Deputy secretary-general for human rights says both Saudi-led coalition and Houthi rebels to blame for civilian deaths.
At least 115 children have been killed and 172 injured in Yemen since the conflict began last month, according to the UN’s agency for the welfare of children.
A spokesman from UNICEF said on Friday at least 64 children who had died between March 26 and April 20 had been killed by the strikes.
“We believe that these are conservative figures,” said UN official Christophe Boulierac.
Another 26 children had been killed by unexploded bombs and mines, 19 by gunshots, three by shelling and three by “unverified causes related to the conflict,” the agency said.
Saudi Arabia and its Arab allies launched the air war at the end of March as Iranian-backed Houthi fighters swept across the country.
The World Health Organisation on Thursday said the overall death toll in Yemen had topped 1,000, and the UN’s human rights agency said on Friday at least 551 of the people who died were civilians.
UNICEF, meanwhile, said that since March 26, at least 140 children had been recruited by armed groups.

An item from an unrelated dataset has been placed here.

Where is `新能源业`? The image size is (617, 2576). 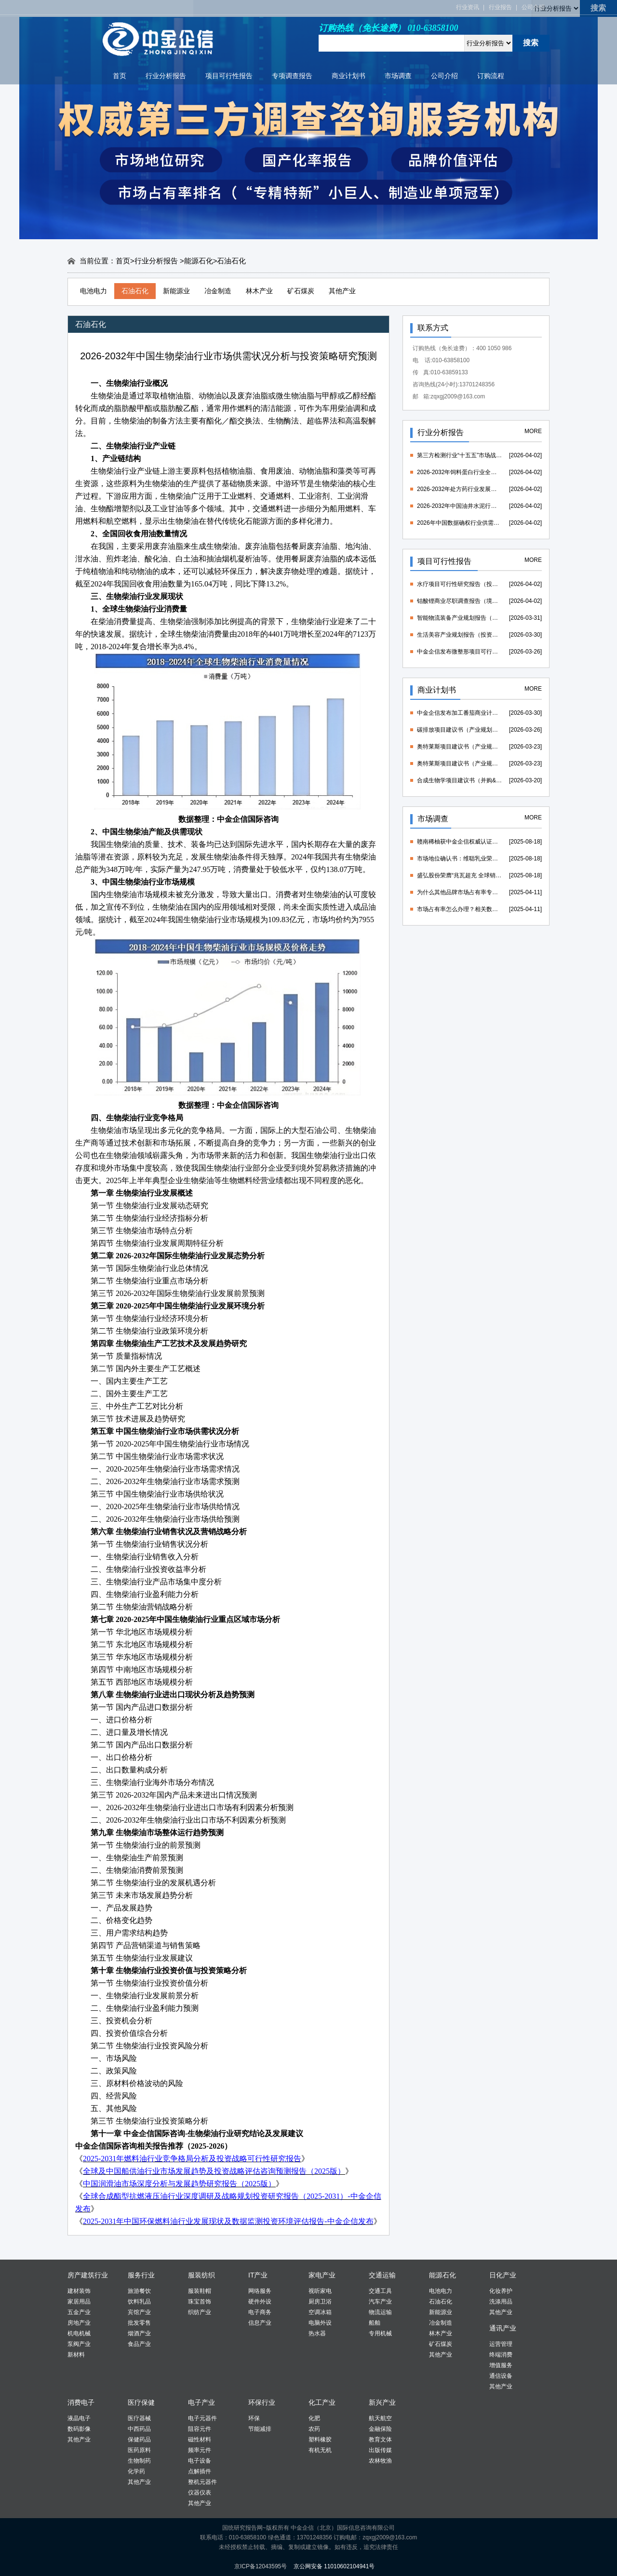 新能源业 is located at coordinates (176, 291).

The agency’s representative in Yemen Julien Harneis said earlier this month that up to a third of fighters in the country were children.

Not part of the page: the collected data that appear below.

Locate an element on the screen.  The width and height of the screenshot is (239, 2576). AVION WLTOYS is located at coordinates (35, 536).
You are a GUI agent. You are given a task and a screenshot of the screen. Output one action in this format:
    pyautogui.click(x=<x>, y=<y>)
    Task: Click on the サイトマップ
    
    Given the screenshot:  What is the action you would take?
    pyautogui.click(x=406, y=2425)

“Hundreds of thousands of children in Yemen… continue to live in the most dangerous circumstances, many waking up scared in the middle of the night to the sounds of bombing and gunfire,” Harneis said in a statement on Friday.

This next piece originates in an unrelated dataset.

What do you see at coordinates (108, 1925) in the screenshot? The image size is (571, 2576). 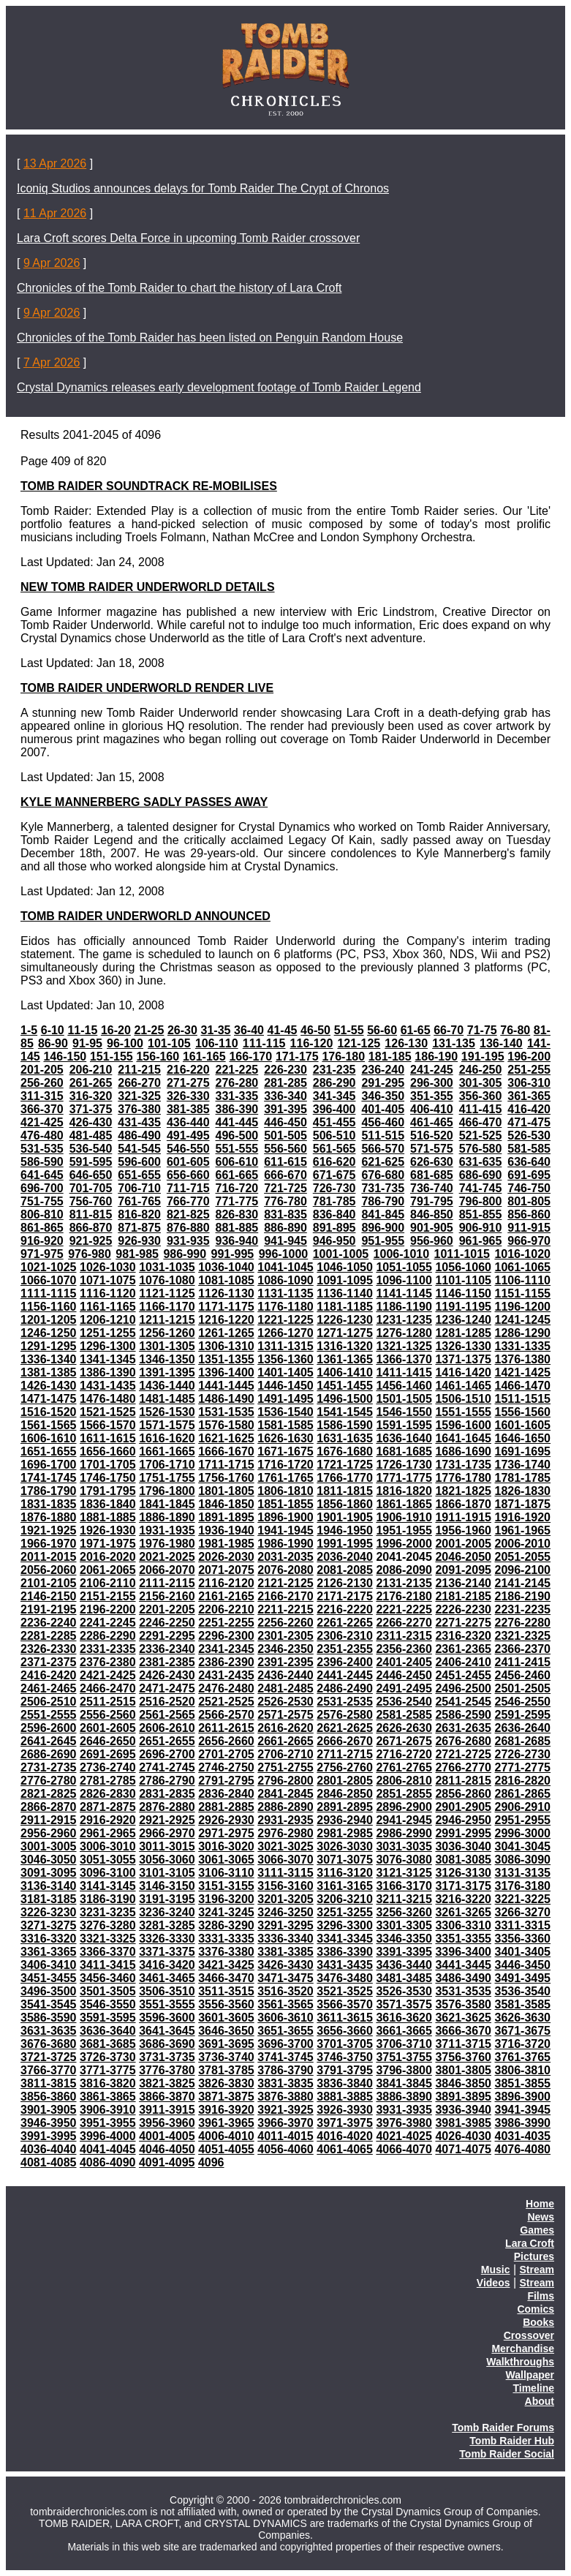 I see `3276-3280` at bounding box center [108, 1925].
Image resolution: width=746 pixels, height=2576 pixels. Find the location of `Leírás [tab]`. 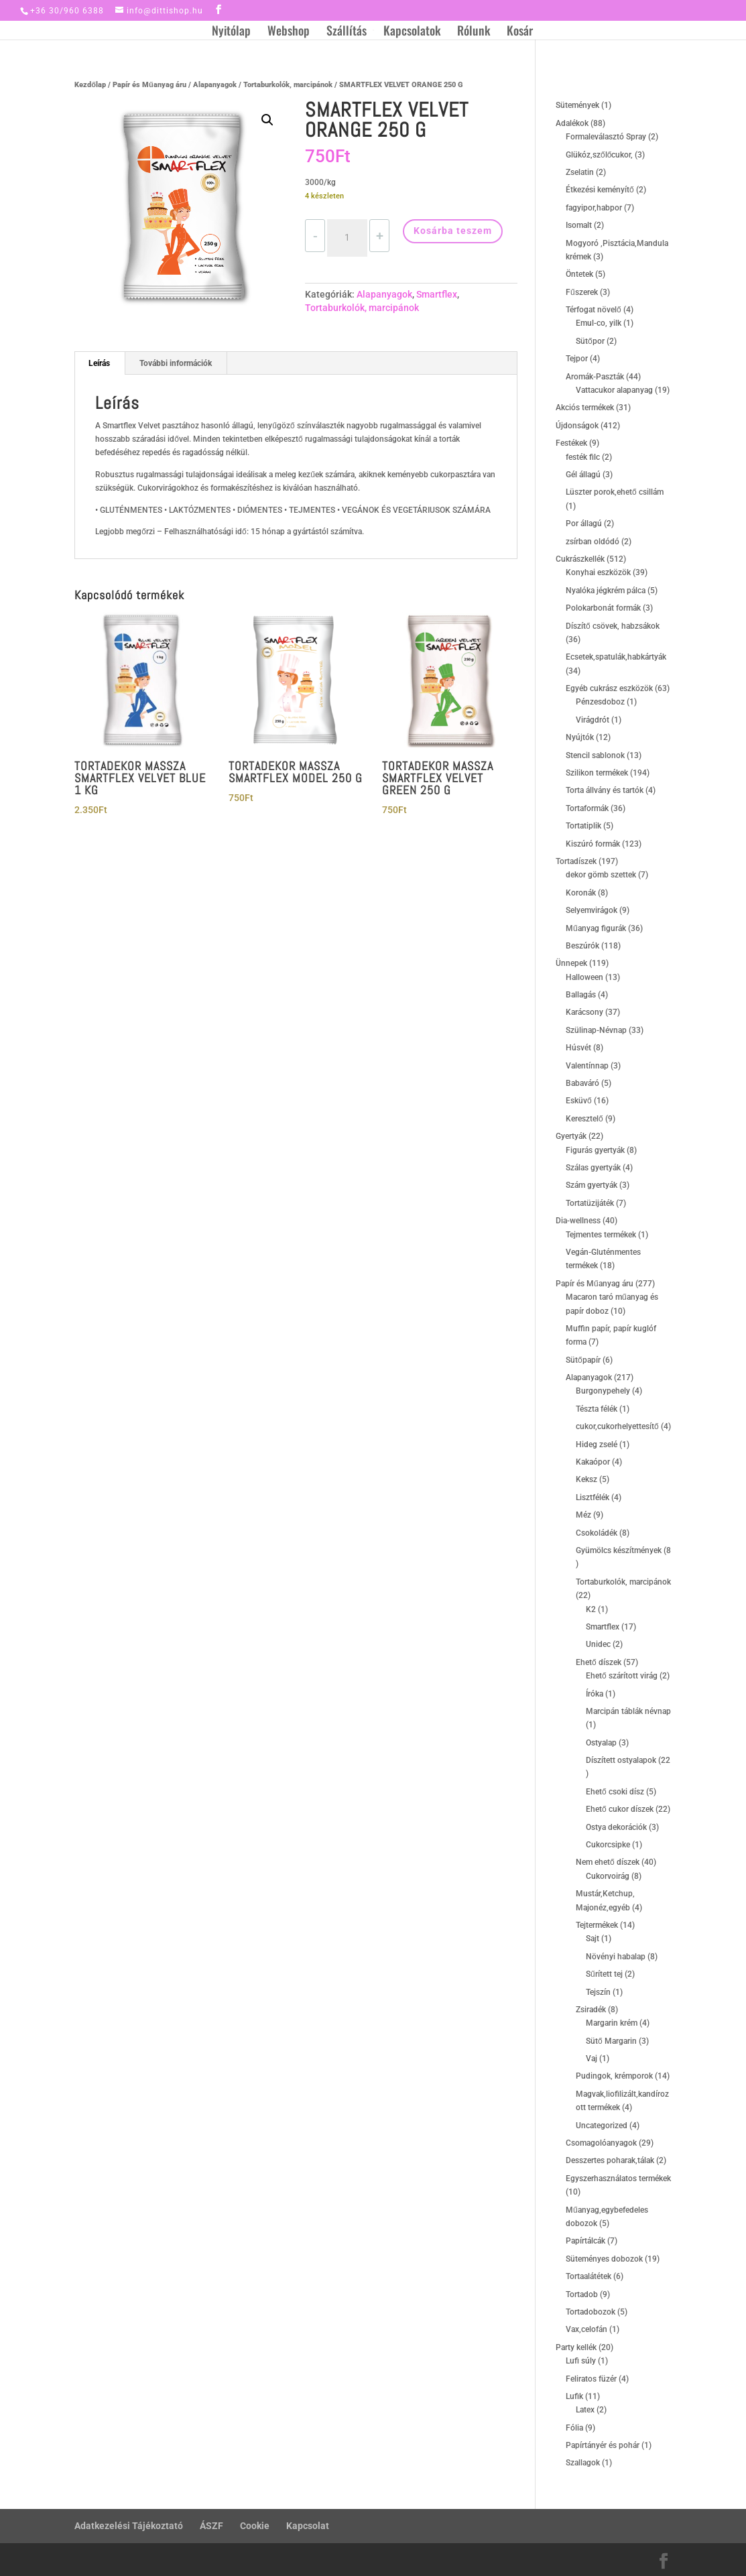 Leírás [tab] is located at coordinates (99, 363).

The spiralling conflict has fuelled a humanitarian disaster in a country that was already suffering from shortages before the latest fighting erupted.
The UN’s World Food Programme warned on Friday that a full 12 million people in the country did not know where their next meal was coming from, a 13 percent increase since the conflict escalated in late March.
The agency said it was delivering food to more than 100,000 people sheltered around the southern port city of Aden.
“But we are struggling to reach people because of deteriorating security,” a WFP statement said, adding that dire fuel shortages were also hampering the response.
The food agency said it hoped to provide emergency food aid to 2.5 million people from May to July.